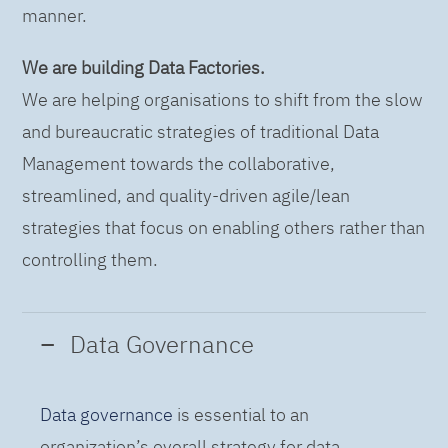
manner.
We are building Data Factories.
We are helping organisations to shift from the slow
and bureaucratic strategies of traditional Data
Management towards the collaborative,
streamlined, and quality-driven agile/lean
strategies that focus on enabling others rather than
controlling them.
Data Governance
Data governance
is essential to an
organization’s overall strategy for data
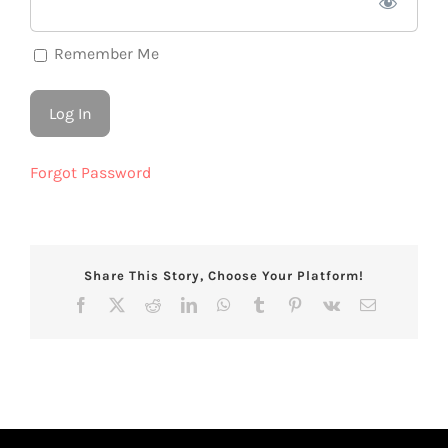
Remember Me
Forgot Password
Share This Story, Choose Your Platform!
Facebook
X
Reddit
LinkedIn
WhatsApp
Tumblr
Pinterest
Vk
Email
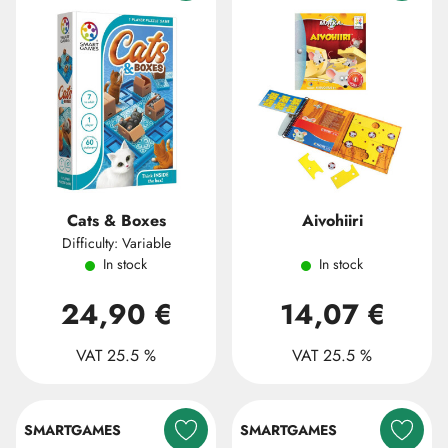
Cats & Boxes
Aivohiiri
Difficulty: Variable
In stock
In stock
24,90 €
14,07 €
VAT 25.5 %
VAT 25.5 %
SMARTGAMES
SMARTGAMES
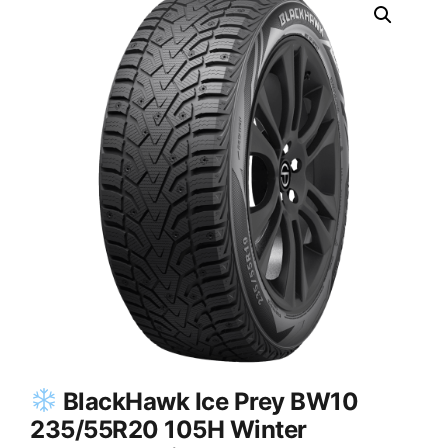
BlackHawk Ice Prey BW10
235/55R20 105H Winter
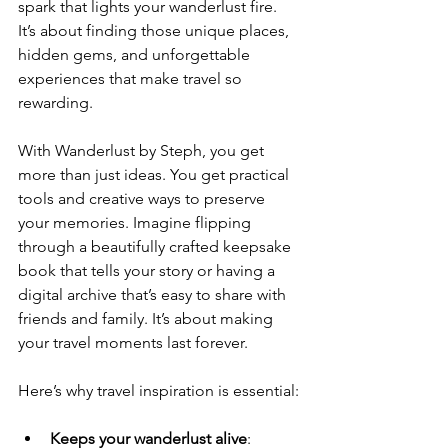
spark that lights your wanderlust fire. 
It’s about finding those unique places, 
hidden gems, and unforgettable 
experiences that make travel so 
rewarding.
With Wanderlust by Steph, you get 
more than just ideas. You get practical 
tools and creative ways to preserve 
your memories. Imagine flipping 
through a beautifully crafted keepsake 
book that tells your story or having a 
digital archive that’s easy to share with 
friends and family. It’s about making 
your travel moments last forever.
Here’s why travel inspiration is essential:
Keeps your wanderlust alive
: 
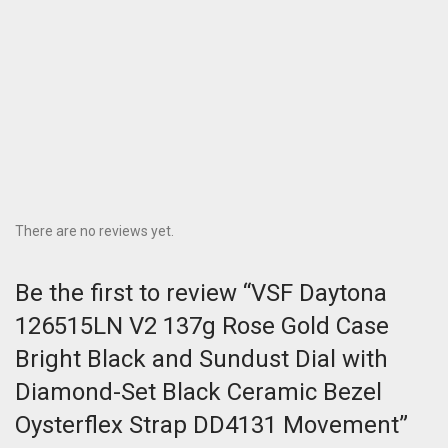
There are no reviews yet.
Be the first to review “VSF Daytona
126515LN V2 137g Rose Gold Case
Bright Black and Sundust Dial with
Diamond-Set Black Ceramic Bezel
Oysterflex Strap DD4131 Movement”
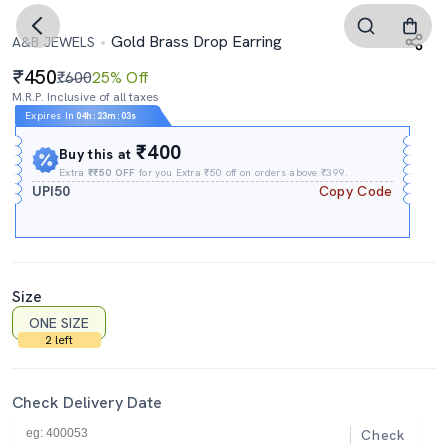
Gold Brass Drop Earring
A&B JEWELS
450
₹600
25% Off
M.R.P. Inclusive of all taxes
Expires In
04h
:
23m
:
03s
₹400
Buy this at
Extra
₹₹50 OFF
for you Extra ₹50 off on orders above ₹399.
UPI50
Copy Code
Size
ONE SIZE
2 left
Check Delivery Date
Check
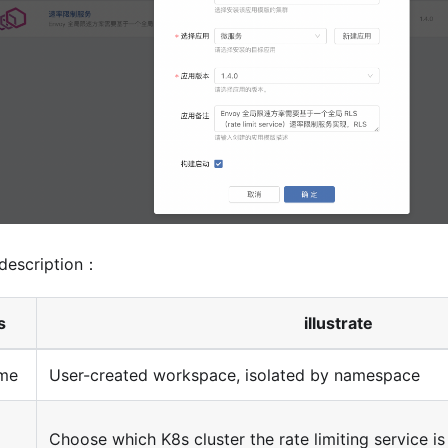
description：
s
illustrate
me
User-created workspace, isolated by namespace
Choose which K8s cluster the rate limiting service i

§ Exercise goal: All lines from the one holding "Diamond-Set Black Ceramic Bezel" through the last line of the material above should be set down exactly, and the pictures should be left out.

§ Answer for this exercise:
Diamond-Set Black Ceramic Bezel
Oysterflex Strap DD4131 Movement”
Gold Brass Drop Earring
A&B JEWELS
450
₹600
25% Off
M.R.P. Inclusive of all taxes
Expires In
04h
:
23m
:
03s
₹400
Buy this at
Extra
₹₹50 OFF
for you Extra ₹50 off on orders above ₹399.
UPI50
Copy Code
Size
ONE SIZE
2 left
Check Delivery Date
Check
description：
s
illustrate
me
User-created workspace, isolated by namespace
Choose which K8s cluster the rate limiting service i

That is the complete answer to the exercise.